Las noches son claras, incluso antes de que se levante la Luna…
Y el alba viene tan rápido…
María pregunta:
– ¿Y luego?
– Luego la Transjordania.
Y a la altura de Samaria, en su septentrión, pasaré el río y vendré a esta parte.
Lázaro dice:
– Ve pronto a Nazaret.
Estás cansado…
– Antes tengo que ir a la orilla del mar…
Luego… iré a Galilea.
Pero también me perseguirán allí…
Martha dice:
– Tendrás en todo caso a tu Madre, que te consuela…
– ¡Sí, pobre Mamá!
María recuerda:
– Maestro, Magdala es tuya.
Ya lo sabes.
– Lo sé, María…
Conozco todo el bien y todo el mal…
– ¡Separados así!…
¡Durante tanto tiempo!
¿Me encontrarás vivo, Maestro?
– No lo dudes.
No lloréis…
Hay que habituarse también a las separaciones.
Y son útiles para probar la fuerza de los afectos.
Se entienden mejor los corazones amados viéndolos con ojo espiritual, desde lejos.
Cuando, no bajo el efecto del gusto humano por la cercanía física del amado,
se puede meditar en su espíritu y en su amor…
Se comprende más el yo de la persona lejana…
Estoy seguro de que pensando en vuestro Maestro lo comprenderéis mejor todavía,
cuando veáis y contempléis en paz mis acciones y mis afectos.
– ¡Oh, Maestro!
¡Pero nosotros no tenemos dudas respecto a Ti!
– Ni yo respecto a vosotros.
Lo sé. Pero me conoceréis más todavía.
Y no os digo que me améis, porque conozco vuestro corazón.
Digo solamente: orad por Mí.
Los tres hermanos lloran…
¡Está tan triste Jesús!…
¿Cómo no llorar?
– ¿Qué queréis?
Dios había puesto el amor entre los hombres.
Pero los hombres, en su lugar, han metido el odio…

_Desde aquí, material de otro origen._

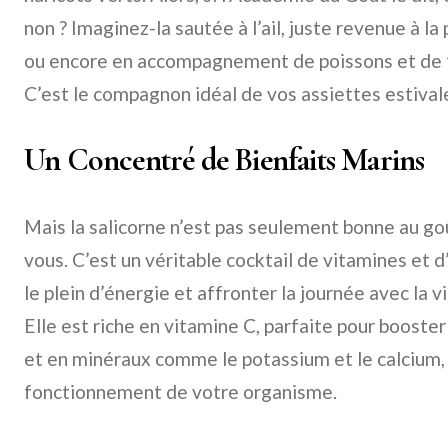
non ? Imaginez-la sautée à l’ail, juste revenue à la
ou encore en accompagnement de poissons et de fr
C’est le compagnon idéal de vos assiettes estival
Un Concentré de Bienfaits Marins
Mais la salicorne n’est pas seulement bonne au goû
vous. C’est un véritable cocktail de vitamines et 
le plein d’énergie et affronter la journée avec la vi
Elle est riche en vitamine C, parfaite pour boost
et en minéraux comme le potassium et le calcium, 
fonctionnement de votre organisme.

Y el odio divide no sólo a los enemigos entre sí,
sino que también se introduce astutamente para separar a los amigos.
Sigue un silencio largo.
Luego Lázaro dice:
– ¡Maestro, vete de Palestina durante un tiempo!…
– No.
Mi puesto está aquí.
Para vivir, evangelizar, morir.
– Pero encontraste un remedio para Juan y la griega.
Ve con ellos.
– No.
A ellos había que salvarlos.
Yo debo salvar.
Y ésta es la diferencia que explica todo.
El altar está aquí…
Y aquí está la cátedra.
No puedo ir a otro lugar.
Y además…
¿Creéis que ello cambiaría lo que está decidido?
No. Ni en la Tierra ni en el Cielo.
Lo único que haría sería empañar la pureza espiritual de la figura mesiánica.

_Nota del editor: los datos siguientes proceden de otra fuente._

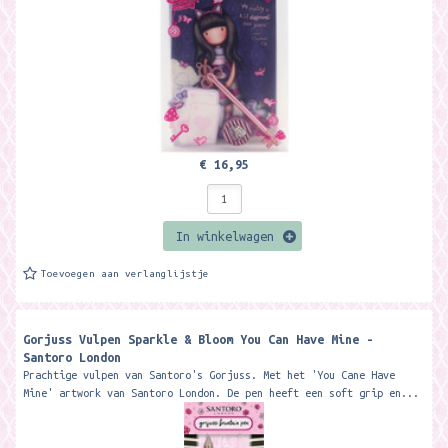
€ 16,95
In winkelwagen
Toevoegen aan verlanglijstje
Gorjuss Vulpen Sparkle & Bloom You Can Have Mine -
Santoro London
Prachtige vulpen van Santoro's Gorjuss. Met het 'You Cane Have
Mine' artwork van Santoro London. De pen heeft een soft grip en...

Sería “el cobarde” que se salva con la fuga.
Debo dar el ejemplo, a los del presente y a los del futuro…
De que en las cosas de Dios, en las cosas santas, no hay que ser cobardes…
Lázaro suspira diciendo:
– Tienes razón, Maestro…
Y Martha, apartando la cortina,
apoya diciendo:
– Tienes razón…
La tarde avanza.
Ya no hay sol…
María se echa a llorar angustiosamente…
Como si esta palabra hubiera tenido el poder de disolver su fuerza moral,
que contenía su llanto vertiendo lágrimas sólo silenciosamente.

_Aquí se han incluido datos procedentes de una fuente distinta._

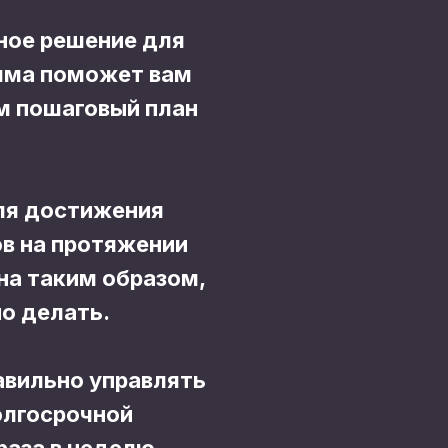
ное решение для
амма поможет вам
ам пошаговый план
ля достижения
в на протяжении
на таким образом,
но делать.
авильно управлять
олгосрочной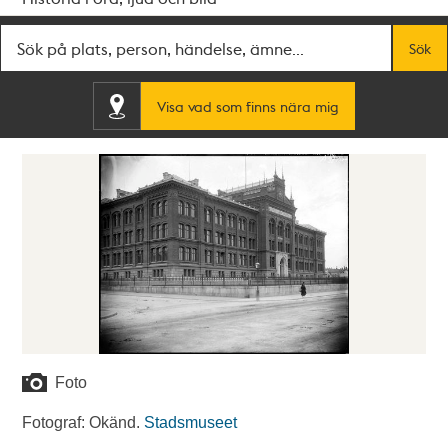
Fritextsök
Sök
Visa vad som finns nära mig
Foto
Fotograf: Okänd.
Stadsmuseet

Llora más desconsoladamente que en la casa del fariseo,
cuando con su llanto pedía perdón al Salvador…
Martha le pregunta:
– ¿Por qué lloras así?
– ¡Porque has dicho la verdad, hermana!
Ya no hay Sol…
El Maestro se marcha…
Ya no hay Sol para mí… para nosotros…
Jesús dice:
– Calmaos.
Os bendigo.
Quede con vosotros mi bendición.
Y ahora dejadme con Lázaro, que está cansado y necesita silencio.
Velando a mi amigo descansaré.
Asistid a los apóstoles y haced que estén preparados para la hora de las sombras…
Las discípulas se retiran y Jesús se queda silencioso, recogido en Sí mismo;
sentado al lado del amigo que pierde vigor y que, satisfecho con esa cercanía,
se duerme con una leve sonrisa en el rostro.